Transcribed page contents
# # # # #

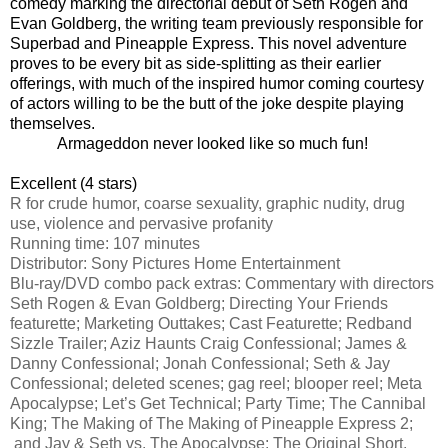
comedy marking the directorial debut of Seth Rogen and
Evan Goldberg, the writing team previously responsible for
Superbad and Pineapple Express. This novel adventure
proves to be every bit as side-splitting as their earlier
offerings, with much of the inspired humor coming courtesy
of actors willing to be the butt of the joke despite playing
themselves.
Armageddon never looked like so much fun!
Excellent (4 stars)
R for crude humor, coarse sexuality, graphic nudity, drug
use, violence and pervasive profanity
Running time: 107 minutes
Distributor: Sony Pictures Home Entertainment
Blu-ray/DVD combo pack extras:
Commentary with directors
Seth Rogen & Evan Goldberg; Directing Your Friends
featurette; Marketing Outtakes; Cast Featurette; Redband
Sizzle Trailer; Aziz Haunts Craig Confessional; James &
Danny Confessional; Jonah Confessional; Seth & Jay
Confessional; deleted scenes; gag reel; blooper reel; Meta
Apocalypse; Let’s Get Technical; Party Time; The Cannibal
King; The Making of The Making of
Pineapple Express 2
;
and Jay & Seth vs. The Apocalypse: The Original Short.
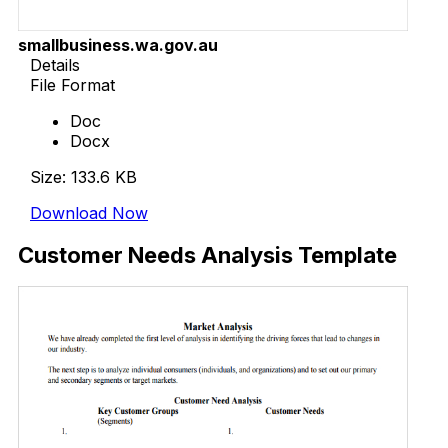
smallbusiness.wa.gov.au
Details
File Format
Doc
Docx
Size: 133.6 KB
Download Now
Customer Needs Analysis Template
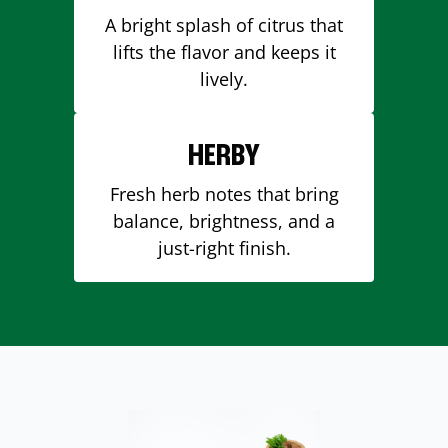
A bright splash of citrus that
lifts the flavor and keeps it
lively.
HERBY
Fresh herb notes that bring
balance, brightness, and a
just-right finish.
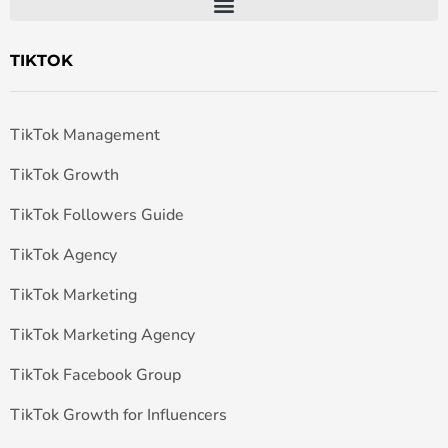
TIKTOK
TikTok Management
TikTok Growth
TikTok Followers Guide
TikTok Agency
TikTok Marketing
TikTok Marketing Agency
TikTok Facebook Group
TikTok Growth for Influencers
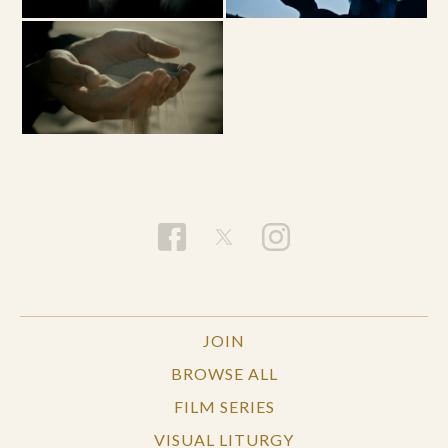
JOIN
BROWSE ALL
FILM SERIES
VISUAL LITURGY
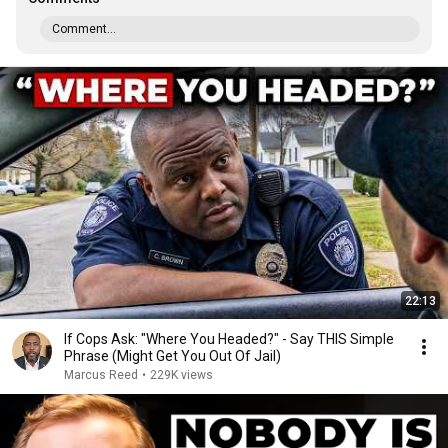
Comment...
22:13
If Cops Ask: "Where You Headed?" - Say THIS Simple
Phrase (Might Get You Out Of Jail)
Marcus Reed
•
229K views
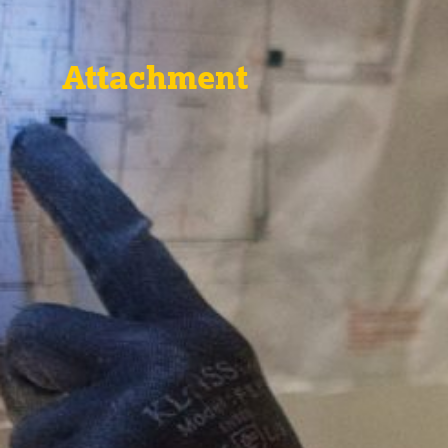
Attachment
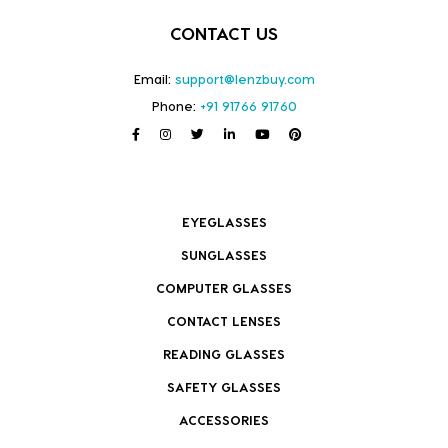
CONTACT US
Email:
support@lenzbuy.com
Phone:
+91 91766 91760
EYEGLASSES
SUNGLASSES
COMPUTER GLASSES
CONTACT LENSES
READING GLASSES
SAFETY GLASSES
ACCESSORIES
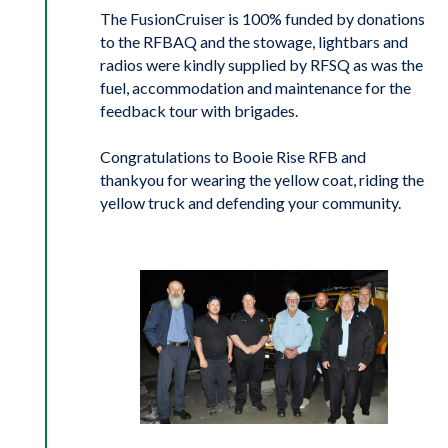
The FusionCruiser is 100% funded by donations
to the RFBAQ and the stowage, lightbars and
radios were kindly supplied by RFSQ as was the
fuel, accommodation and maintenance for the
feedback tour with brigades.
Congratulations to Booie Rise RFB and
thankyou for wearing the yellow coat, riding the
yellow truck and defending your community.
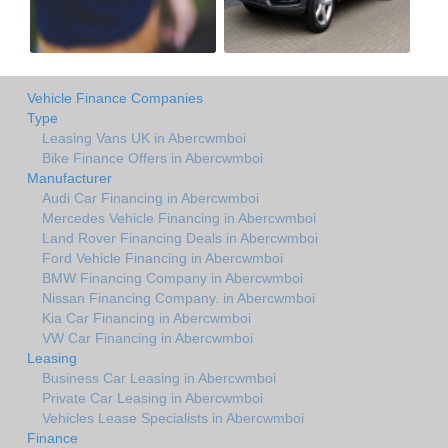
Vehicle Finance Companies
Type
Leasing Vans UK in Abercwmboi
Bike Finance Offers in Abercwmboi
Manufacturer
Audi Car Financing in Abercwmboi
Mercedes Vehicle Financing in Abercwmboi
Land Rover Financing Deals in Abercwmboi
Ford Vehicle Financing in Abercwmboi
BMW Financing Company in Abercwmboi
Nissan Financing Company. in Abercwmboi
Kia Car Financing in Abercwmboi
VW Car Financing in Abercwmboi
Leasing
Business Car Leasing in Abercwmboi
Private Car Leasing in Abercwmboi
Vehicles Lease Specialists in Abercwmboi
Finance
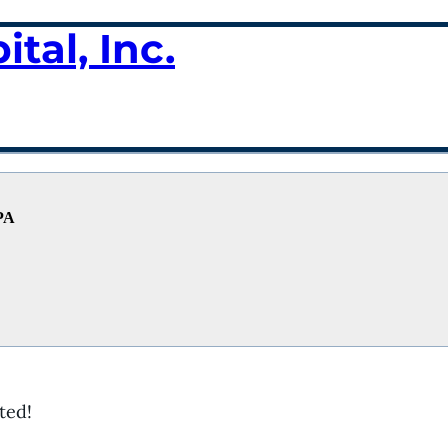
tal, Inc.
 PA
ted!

# # # # #

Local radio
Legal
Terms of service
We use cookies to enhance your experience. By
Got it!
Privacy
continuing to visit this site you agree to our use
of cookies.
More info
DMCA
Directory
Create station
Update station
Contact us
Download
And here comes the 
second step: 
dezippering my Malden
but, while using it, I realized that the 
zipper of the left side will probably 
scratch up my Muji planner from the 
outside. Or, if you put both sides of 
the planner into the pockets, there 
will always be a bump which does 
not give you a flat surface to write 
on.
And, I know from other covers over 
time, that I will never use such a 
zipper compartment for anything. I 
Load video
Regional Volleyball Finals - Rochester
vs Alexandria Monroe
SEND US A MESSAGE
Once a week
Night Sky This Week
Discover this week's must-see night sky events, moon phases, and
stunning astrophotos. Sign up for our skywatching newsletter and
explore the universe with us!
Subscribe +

# # # # #

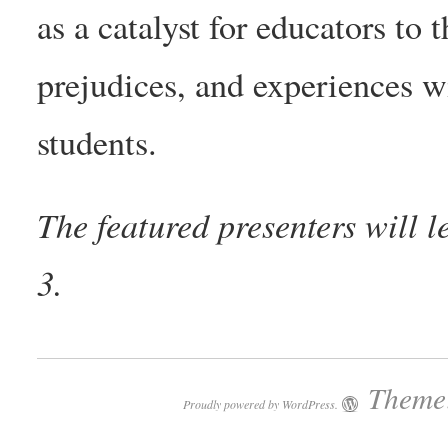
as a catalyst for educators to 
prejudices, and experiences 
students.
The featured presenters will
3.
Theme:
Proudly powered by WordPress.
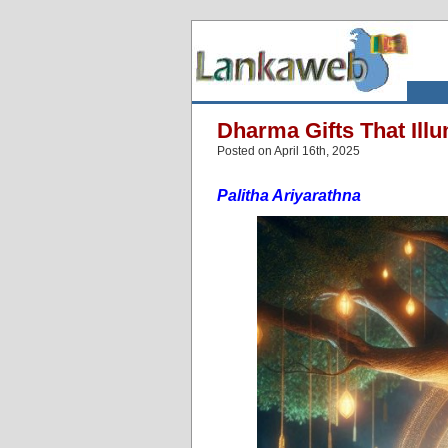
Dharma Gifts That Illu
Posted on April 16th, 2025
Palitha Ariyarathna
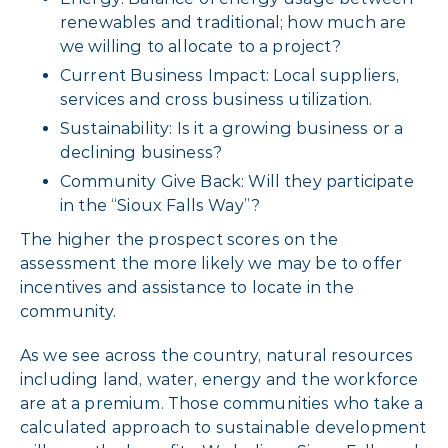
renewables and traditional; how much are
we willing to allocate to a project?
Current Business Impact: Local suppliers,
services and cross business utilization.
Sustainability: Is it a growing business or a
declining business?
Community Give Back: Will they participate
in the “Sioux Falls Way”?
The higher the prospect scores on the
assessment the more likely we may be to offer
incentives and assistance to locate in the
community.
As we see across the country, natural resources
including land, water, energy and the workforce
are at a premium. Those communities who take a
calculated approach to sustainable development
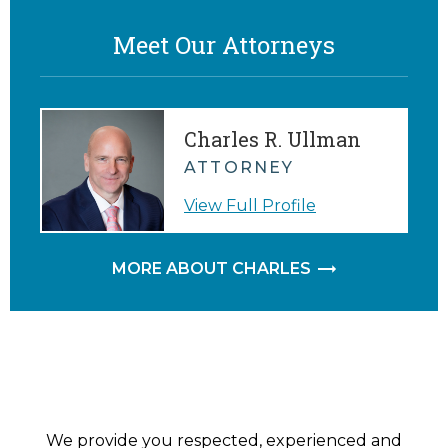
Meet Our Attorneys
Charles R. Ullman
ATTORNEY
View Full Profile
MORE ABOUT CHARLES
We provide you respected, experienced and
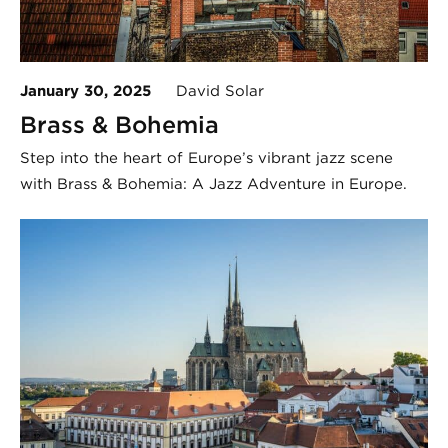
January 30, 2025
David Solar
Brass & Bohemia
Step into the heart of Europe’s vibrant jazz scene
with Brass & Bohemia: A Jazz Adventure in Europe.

# # # # #

(Task instructions)
Copy all the lines from the data above that hold the word "into".

(Task solution)
the planner into the pockets, there 
Step into the heart of Europe’s vibrant jazz scene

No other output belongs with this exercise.